Why Do Cables Matter?


To me, all you need is low L, C, and R. I run Mogami W3104 bi-wire from my McIntosh MAC7200 to my Martin Logan Theos. We all know that a chain is only as strong as its' weakest link - so I am honestly confused by all this cable discussion. 

What kind of wiring goes from the transistor or tube to the amplifier speaker binding post inside the amplifier? It is usually plain old 16 ga or 14 ga copper. Then we are supposed to install 5 - 10' or so of wallet-emptying, pipe-sized pure CU or AG with "special configurations" to the speaker terminals?

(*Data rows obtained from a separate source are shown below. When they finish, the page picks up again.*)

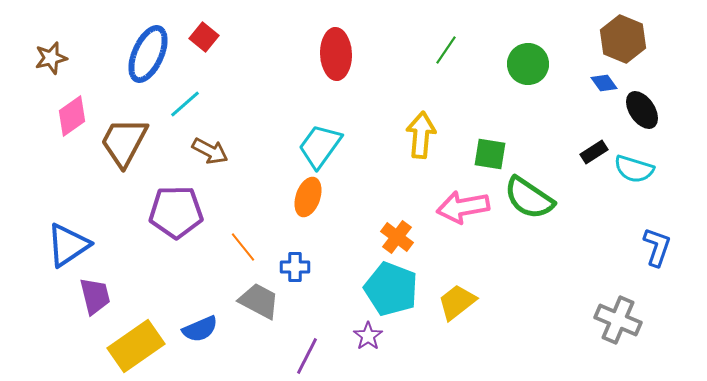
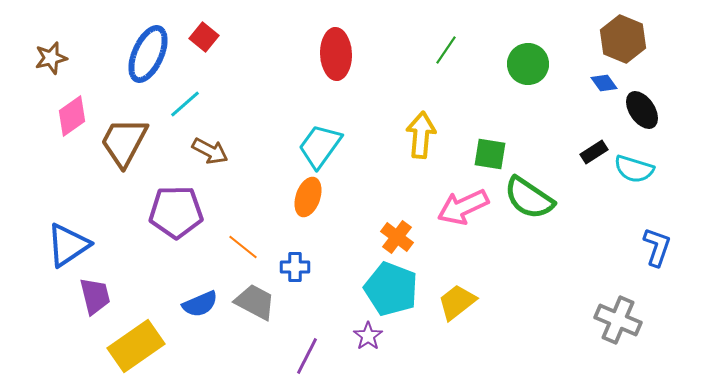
pink arrow: rotated 15 degrees counterclockwise
orange line: rotated 12 degrees counterclockwise
gray trapezoid: moved 4 px left, 1 px down
blue semicircle: moved 25 px up
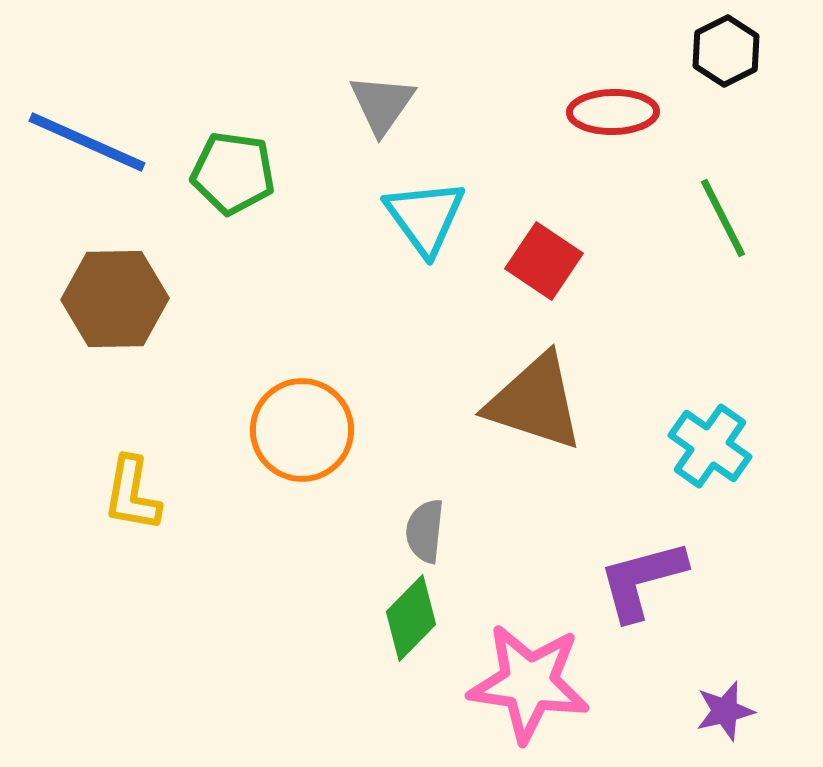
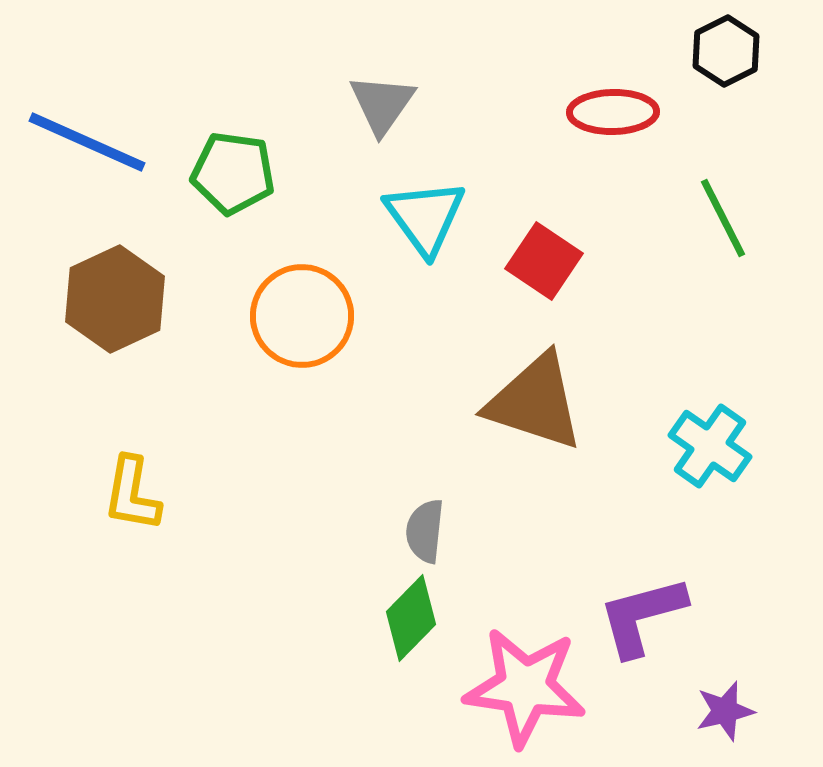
brown hexagon: rotated 24 degrees counterclockwise
orange circle: moved 114 px up
purple L-shape: moved 36 px down
pink star: moved 4 px left, 4 px down
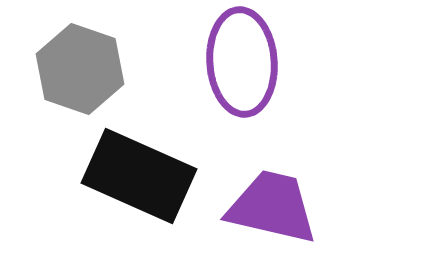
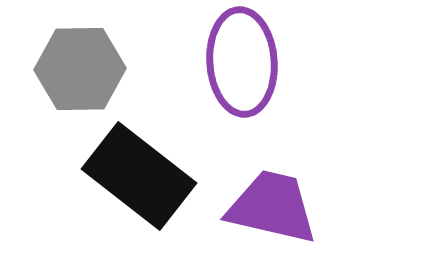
gray hexagon: rotated 20 degrees counterclockwise
black rectangle: rotated 14 degrees clockwise
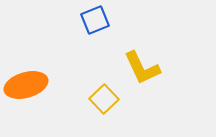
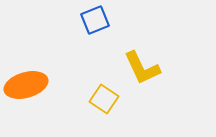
yellow square: rotated 12 degrees counterclockwise
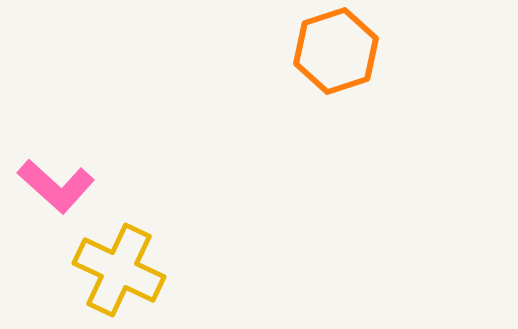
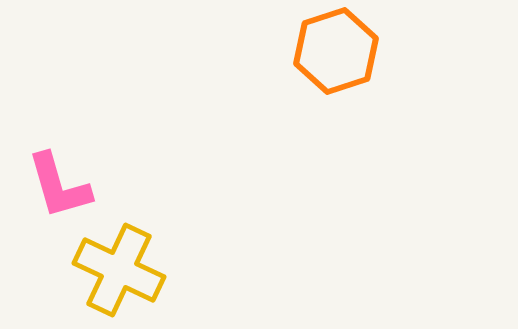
pink L-shape: moved 3 px right; rotated 32 degrees clockwise
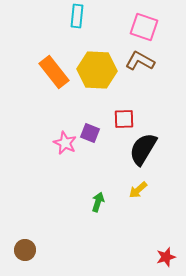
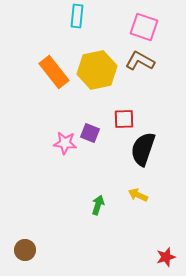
yellow hexagon: rotated 15 degrees counterclockwise
pink star: rotated 20 degrees counterclockwise
black semicircle: rotated 12 degrees counterclockwise
yellow arrow: moved 5 px down; rotated 66 degrees clockwise
green arrow: moved 3 px down
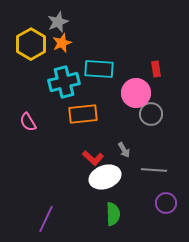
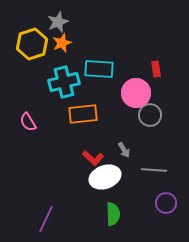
yellow hexagon: moved 1 px right; rotated 12 degrees clockwise
gray circle: moved 1 px left, 1 px down
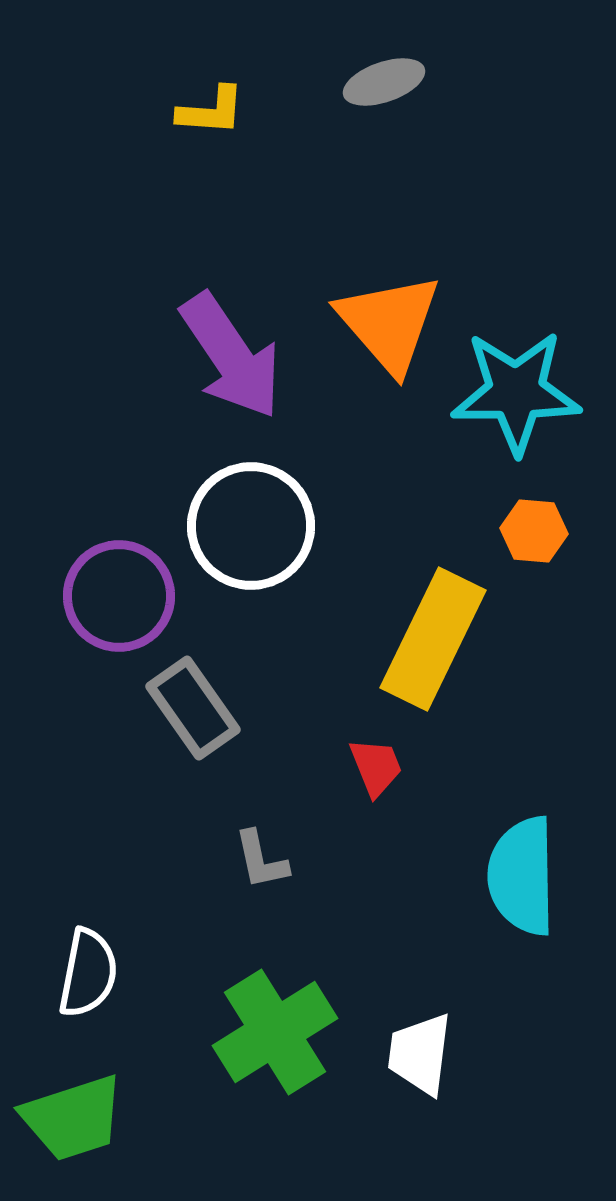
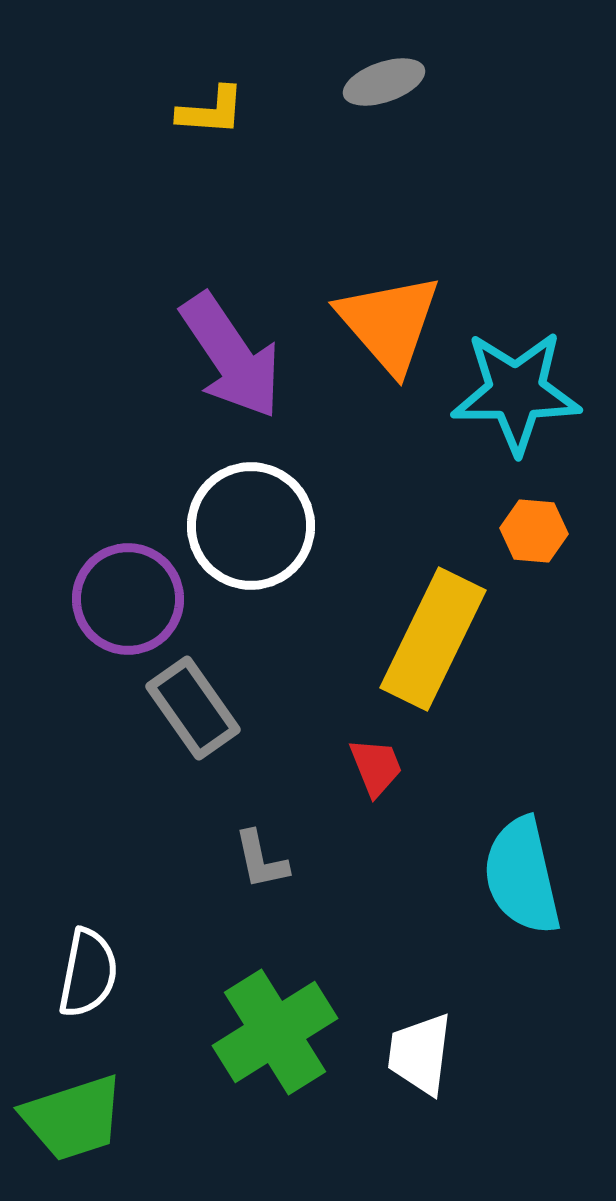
purple circle: moved 9 px right, 3 px down
cyan semicircle: rotated 12 degrees counterclockwise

What kind of wiring is inside the speaker from the terminals to the crossover, and from the crossover to the drivers? Usually plain old 16 ga or 14 ga copper.

So you have "weak links" inside the amplifier, and inside the speaker, so why bother with mega expensive cabling between the two? It doesn't make logical sense to me. It makes more sense to match the quality of your speaker wires with the existing wires in the signal path [inside the amplifier and inside the speaker].

 

 

kinarow1

@yoyoyaya Yes I've been right on set when huge productions were waiting for me to untangle cables getting screamed at by the first Assistant Director. To me cables are like plumbing they should only get noticed if there is a problem. 

For a guy who accuses others of using straw men arguments, you flood the field with scarecrows. 

 I have never read a cable review where reviewer started out by cleaning connections. Just pulling off a cable and reconnecting removes some oxide this would effect sound. Suggest looking at what the cable and connector's are made of more than what its price tag is.

@yoyoyaya As a serious answer with the 2nd law in mind it would mean that at the smallest point of information flow in the signal path would be the limiting factor. If digital (which is usually the problem these days) the smallest sample rate is the limiting factor in analog you can just turn up the signal creating noise.This is why 48khz is still the norm, could have recorded many movies at 96khz but there would be a particular piece of equipment that couldn't deal with it so 96khz never caught on for movies. In music analog front ends (mixers) then recorded to 192khz ProTools is about as good as it gets in my opinion, yes it's a little noisier in the front end (same idea as tube amps) but the signal is digital in the mix and can be changed any way you want without losing fidelity. Many audiophiles speak of cables in such stellar ways if you don't use expensive cables not having them creates a bottleneck in both the analog and digital world. in analog bad cables are very easy to hear if you have experience with the system and microphones (tube mics are harder) usually a bad mic cable crackles very very loudly because the ground is broken and 48v phantom power rips your head off, in the digital world cables that don't pass the proper 1s and 0s don't work at all. Great engineers whom I've learned from felt a lot of responsibility to the original recording and the format in which that recording was preserved for posterity, no one considered that AI will easily put together the missing pieces in the future. AI will be the added information in the 2nd law definition in the near future. 

@johnk Gold should be used on connectors not because gold is a good conductor but because there is 0 residue, in 1000 years there will be no oxide on gold connectors maybe dust but no oxide.